# Hello, from S E Ohio



## Redeemingacres (Dec 30, 2012)

Hello my name Brad, I am a new beekeeper w/2 hives (more this spring) and operate a small hobby farm. We are an organic farm and trying to read every thing I can about organic beekeeping. This is a great site.


----------



## Rader Sidetrack (Nov 30, 2011)

Welcome to Beesource!

Just a comment about your goal of "organic beekeeping," since bees fly where they choose over many thousands of acres, except in very special circumstances, you really can't control what they forage on. You are, however, able to control whether the bees are "treated" in the hive, or not treated.

You will see that there are plenty of _heated discussions _:lookout: about "treatment free" beekeeping here at Beesource, but relatively little about "organic", likely due to the difficulty of controlling how the bees forage.

And if you haven't yet found Michael Bush's site, its worth a look:
http://www.bushfarms.com/bees.htm


----------



## Redeemingacres (Dec 30, 2012)

Thanks for the clarification Radar,what I am trying to accomplish is treatment free beekeeping.


----------



## DBeeCooper (Apr 28, 2010)

Welcome Brad! Hope your hives are doing well so far this winter. Did you guys get a lot of snow last night?

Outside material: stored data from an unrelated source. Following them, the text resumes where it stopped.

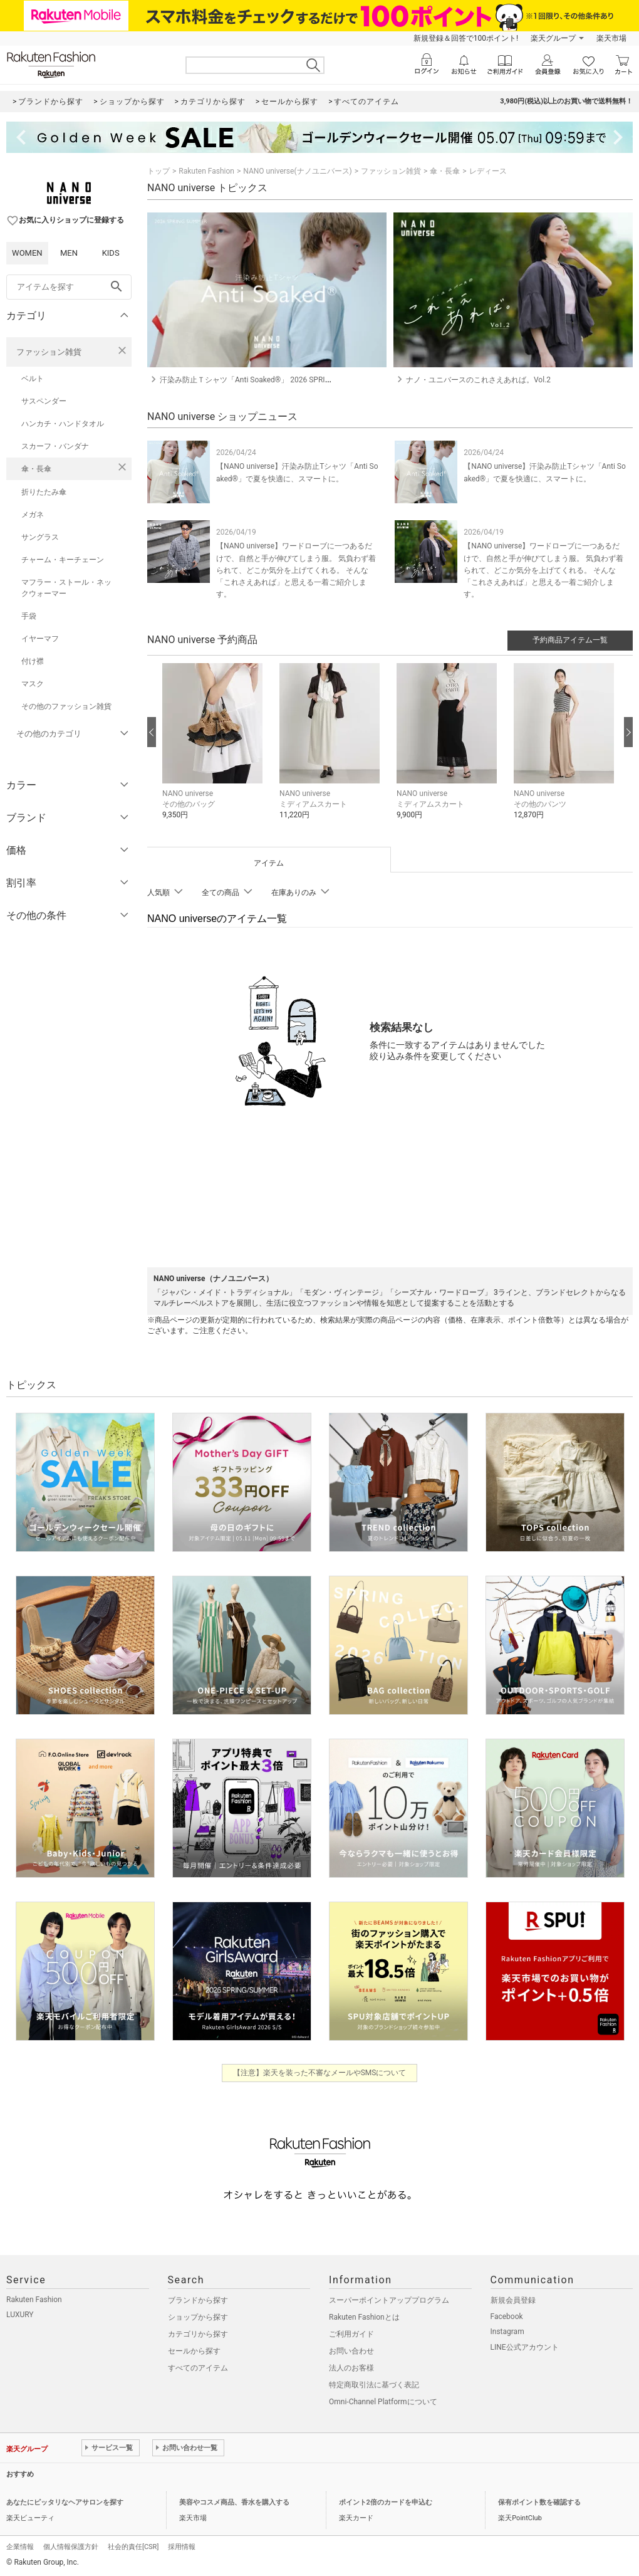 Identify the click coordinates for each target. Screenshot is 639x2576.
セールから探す (194, 2351)
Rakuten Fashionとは (364, 2317)
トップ (158, 171)
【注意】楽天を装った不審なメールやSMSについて (320, 2072)
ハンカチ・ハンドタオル (62, 423)
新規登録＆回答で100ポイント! (465, 38)
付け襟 (32, 661)
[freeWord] (69, 287)
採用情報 (181, 2547)
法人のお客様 (351, 2368)
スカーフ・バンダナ (55, 446)
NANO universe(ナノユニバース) (297, 171)
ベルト (32, 378)
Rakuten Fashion (206, 171)
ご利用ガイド (351, 2334)
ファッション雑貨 (48, 352)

FYI-since bees fly 2 or 3 miles to forage, and you don't know exactly where all they've been -they won't let you call your honey organic. Which doesn't mean you can't do everything that you control in organic way. Generally, it follows Treatment Free, but there's more to it than just that, of course.


----------



## WWW (Feb 6, 2011)

Welcome Brad, you are not too far from me


----------



## Lazer128 (Dec 15, 2012)

Welcome to the site Brad. It is a great site!


----------



## cg3 (Jan 16, 2011)

Hey, Brad. We're pretty close. I'm between Athens and Nelsonville. Welcome to the site.


----------



## AmericasBeekeeper (Jan 24, 2010)

Welcome Brad!


----------



## ubiewan (Oct 25, 2012)

Welcome Brad~we are NE Ohio beekeepers. Glad to have you as a member. This is a wonderful site.


----------



## KQ6AR (May 13, 2008)

Hi Brad, there is a label that's easier to get than organic, its called naturally grown.
http://www.naturallygrown.org/programs/apiary-standards


----------



## ycitybz (Jan 2, 2012)

Hello Brad and welcome to the world of addicted Beekeepers 
Make sure to join your local club as they will be able to provide answers to any questions you may have. Here is the site I found for your area and you're always welcome to come up to east central ohio Beekeepers. (E-coba.org)
HOCKING COUNTY BEEKEEPERS ASSN.
Annette McClain
20193 SR 328
New Plymouth OH 45654 740/385-5305 [email protected] [email protected]


----------



## cg3 (Jan 16, 2011)

Or, if you're willing to come to Athens, you'd be welcome at Athens County Area Beekeepers. Next meeting is Jan. 17.


----------